Saddled with debt from the costly acquisition of a competitor and facing skyrocketing feed prices, Pilgrim’s Pride Corp. had been swimming for months in red ink.
Monday, the nation’s largest poultry company filed for Chapter 11 bankruptcy protection in U.S. Bankruptcy Court for the Northern District of Texas.
Pilgrim’s Pride, which operates eight processing plants in Georgia, including one in Gainesville, and a further processing plant in Elberton, has been hit hard by increased feed and fuel prices this year, coupled with a slower demand for chicken.
The company was facing a noon deadline on an agreement with lenders to extend its credit lines.
Pilgrim’s Pride had already extended its temporary credit line twice since September when it first said it wouldn’t meet obligations for current loans and was facing a $25.7 million interest payment.
With its December 2006 acquisition of rival Gold Kist, Pilgrim’s Pride became the largest poultry company, both in the U.S. and in Georgia.
The company employs approximately 50,000 people in the U.S. and Mexico and has major facilities in Texas, Alabama, Arkansas, Florida and Georgia, among other states. While it is not known how much of its work force is in Georgia, the company has nine plants, which typically employ 1,000 to 1,500 workers.
The Gainesville plant reported having 1,500 workers at mid-year. Over the weekend, the company was to have completed laying off 335 workers nationwide in a reduction of salaried managers.
In addition to its employees, independent farmers contract with companies like Pilgrim’s Pride to grow chickens from just after birth for about seven weeks when they are ready for processing.
"Pilgrim’s Pride is an important part of the Georgia poultry industry," said Abit Massey, president of the Gainesville-based Georgia Poultry Federation. "We wish them well in reorganization."
Pilgrim’s Pride entered the Gainesville market in 2003 with its acquisition of the poultry processing operation of ConAgra Foods.
Company President and Chief Executive Officer Clint Rivers was optimistic about the future of Pilgrim’s Pride in a statement from the offices in Pittsburg, Texas.
"We expect to emerge from this restructuring a stronger, more competitive company that is well-positioned for growth and enhanced profitability," Rivers said. "We are proud of the consistently high quality of our products, our valued customer relationships and the high level of service we provide."
The publicly traded company was once a family owned and run operation.
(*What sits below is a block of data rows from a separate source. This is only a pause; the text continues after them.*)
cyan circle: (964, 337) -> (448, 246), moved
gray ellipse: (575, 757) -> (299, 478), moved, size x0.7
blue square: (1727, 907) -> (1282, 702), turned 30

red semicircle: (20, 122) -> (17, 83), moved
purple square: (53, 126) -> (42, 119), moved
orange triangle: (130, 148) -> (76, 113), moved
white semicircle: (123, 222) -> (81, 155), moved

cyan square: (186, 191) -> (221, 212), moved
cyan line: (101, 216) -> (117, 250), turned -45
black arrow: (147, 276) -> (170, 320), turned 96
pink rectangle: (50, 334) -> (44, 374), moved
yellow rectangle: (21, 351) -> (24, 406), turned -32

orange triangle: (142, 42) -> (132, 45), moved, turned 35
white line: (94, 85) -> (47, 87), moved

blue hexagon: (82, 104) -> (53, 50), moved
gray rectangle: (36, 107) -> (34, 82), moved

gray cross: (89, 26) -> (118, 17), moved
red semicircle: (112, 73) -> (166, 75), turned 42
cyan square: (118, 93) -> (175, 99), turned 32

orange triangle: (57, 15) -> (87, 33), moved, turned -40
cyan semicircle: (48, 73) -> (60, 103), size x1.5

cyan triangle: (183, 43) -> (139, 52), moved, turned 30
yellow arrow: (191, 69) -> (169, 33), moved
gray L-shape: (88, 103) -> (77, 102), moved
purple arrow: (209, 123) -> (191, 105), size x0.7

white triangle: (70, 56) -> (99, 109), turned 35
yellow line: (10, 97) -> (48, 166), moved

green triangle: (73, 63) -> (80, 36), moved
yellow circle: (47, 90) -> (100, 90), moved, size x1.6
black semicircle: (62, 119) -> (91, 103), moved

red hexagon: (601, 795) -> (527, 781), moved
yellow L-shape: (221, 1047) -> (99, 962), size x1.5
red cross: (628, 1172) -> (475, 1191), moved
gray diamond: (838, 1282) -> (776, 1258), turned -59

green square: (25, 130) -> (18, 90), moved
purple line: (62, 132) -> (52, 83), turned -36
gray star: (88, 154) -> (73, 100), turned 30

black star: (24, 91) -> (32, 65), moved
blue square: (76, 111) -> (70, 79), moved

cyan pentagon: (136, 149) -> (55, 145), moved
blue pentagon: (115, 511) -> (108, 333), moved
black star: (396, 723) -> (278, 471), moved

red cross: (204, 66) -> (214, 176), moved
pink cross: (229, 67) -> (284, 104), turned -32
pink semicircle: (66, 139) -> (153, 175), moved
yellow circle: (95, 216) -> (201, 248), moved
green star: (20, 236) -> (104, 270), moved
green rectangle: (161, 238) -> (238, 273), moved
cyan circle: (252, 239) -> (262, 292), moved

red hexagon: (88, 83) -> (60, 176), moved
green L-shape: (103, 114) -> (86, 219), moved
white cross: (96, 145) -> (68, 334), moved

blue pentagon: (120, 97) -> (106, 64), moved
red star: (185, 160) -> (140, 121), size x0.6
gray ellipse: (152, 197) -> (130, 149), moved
Lonnie "Bo" Pilgrim capitalized on the family’s last name and was the TV spokesman for the company wearing a pilgrim hat.
The company had grown through acquisition of a number of competitors, mostly in the Southwestern U.S.
Pilgrim’s Pride completed the acquisition of Atlanta-based Gold Kist for $1.1 billion in cash and the assumption of approximately $144 million of debt. At the time, Gold Kist had been the third-largest poultry processor in America, processing 14 million birds per week and employing 16,500 people when it was acquired by Pilgrim’s Pride.
In conjunction with the filing, Pilgrim’s Pride is seeking approval to enter into a $450 million debtor-in-possession financing facility arranged by Bank of Montreal as lead agent.
If approved by the court, the financing will provide an immediate source of funds to the company, enabling it to satisfy the customary obligations associated with the daily operation of its business, including the timely payment of employee wages and other obligations.
The company has asked the court for additional authorizations, including permission to continue paying employee wages and salaries, to provide employee benefits without interruption, and to continue with its various customer programs.
Saturday, the poultry producer said it would delay filing its 2008 annual financial report with the Securities and Exchange Commission. The company also said it expects to post a loss of $802 million, or $10.83 per share, for the quarter ended Sept. 27.
Pilgrim’s Pride, like other food producers, has also been struggling with soaring costs for animal feed and an oversupply of chicken that has lowered retail prices, making it nearly impossible to offset the higher feed costs.
In its fourth quarter, Pilgrim’s Pride bet that feed would continue to be expensive in a process called hedging. Hedging allows a company to profit if the price it pays for an ingredient winds up being lower than the price of that ingredient on the spot market. But the price of corn, a key ingredient in animal feed, unexpectedly dropped during the period, handing the company a loss from the bet.
The Associated Press contributed to this report.